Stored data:
=== Section Start ===

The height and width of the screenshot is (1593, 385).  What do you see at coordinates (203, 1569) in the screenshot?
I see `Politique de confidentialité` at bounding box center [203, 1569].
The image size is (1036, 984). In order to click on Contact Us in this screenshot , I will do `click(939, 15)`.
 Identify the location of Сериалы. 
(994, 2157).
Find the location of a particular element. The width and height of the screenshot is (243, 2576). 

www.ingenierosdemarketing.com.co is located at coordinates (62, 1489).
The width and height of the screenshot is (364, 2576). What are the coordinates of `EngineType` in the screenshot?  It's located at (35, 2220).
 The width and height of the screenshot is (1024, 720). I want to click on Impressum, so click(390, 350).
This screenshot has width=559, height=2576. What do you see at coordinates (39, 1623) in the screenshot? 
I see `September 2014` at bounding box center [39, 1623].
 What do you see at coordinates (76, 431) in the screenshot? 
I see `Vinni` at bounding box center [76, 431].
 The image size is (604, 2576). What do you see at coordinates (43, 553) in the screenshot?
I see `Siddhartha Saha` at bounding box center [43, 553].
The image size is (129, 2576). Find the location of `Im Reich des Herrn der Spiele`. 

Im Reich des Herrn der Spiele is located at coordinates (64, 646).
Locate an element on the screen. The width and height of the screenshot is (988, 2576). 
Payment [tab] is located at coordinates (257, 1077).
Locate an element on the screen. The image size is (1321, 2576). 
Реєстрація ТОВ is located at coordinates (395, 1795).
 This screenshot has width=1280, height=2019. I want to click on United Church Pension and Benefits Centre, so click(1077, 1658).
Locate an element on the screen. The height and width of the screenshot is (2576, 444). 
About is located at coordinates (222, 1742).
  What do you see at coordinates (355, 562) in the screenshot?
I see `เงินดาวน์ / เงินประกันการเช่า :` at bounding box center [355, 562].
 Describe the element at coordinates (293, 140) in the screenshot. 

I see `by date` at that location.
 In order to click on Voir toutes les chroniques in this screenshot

=== Section End ===

TASK STATEMENT: Make a word-for-word copy of the records.

WRITTEN SOLUTION:
The height and width of the screenshot is (1593, 385).  What do you see at coordinates (203, 1569) in the screenshot?
I see `Politique de confidentialité` at bounding box center [203, 1569].
The image size is (1036, 984). In order to click on Contact Us in this screenshot , I will do `click(939, 15)`.
 Identify the location of Сериалы. 
(994, 2157).
Find the location of a particular element. The width and height of the screenshot is (243, 2576). 

www.ingenierosdemarketing.com.co is located at coordinates (62, 1489).
The width and height of the screenshot is (364, 2576). What are the coordinates of `EngineType` in the screenshot?  It's located at (35, 2220).
 The width and height of the screenshot is (1024, 720). I want to click on Impressum, so click(390, 350).
This screenshot has width=559, height=2576. What do you see at coordinates (39, 1623) in the screenshot? 
I see `September 2014` at bounding box center [39, 1623].
 What do you see at coordinates (76, 431) in the screenshot? 
I see `Vinni` at bounding box center [76, 431].
 The image size is (604, 2576). What do you see at coordinates (43, 553) in the screenshot?
I see `Siddhartha Saha` at bounding box center [43, 553].
The image size is (129, 2576). Find the location of `Im Reich des Herrn der Spiele`. 

Im Reich des Herrn der Spiele is located at coordinates (64, 646).
Locate an element on the screen. The width and height of the screenshot is (988, 2576). 
Payment [tab] is located at coordinates (257, 1077).
Locate an element on the screen. The image size is (1321, 2576). 
Реєстрація ТОВ is located at coordinates (395, 1795).
 This screenshot has width=1280, height=2019. I want to click on United Church Pension and Benefits Centre, so click(1077, 1658).
Locate an element on the screen. The height and width of the screenshot is (2576, 444). 
About is located at coordinates (222, 1742).
  What do you see at coordinates (355, 562) in the screenshot?
I see `เงินดาวน์ / เงินประกันการเช่า :` at bounding box center [355, 562].
 Describe the element at coordinates (293, 140) in the screenshot. 

I see `by date` at that location.
 In order to click on Voir toutes les chroniques in this screenshot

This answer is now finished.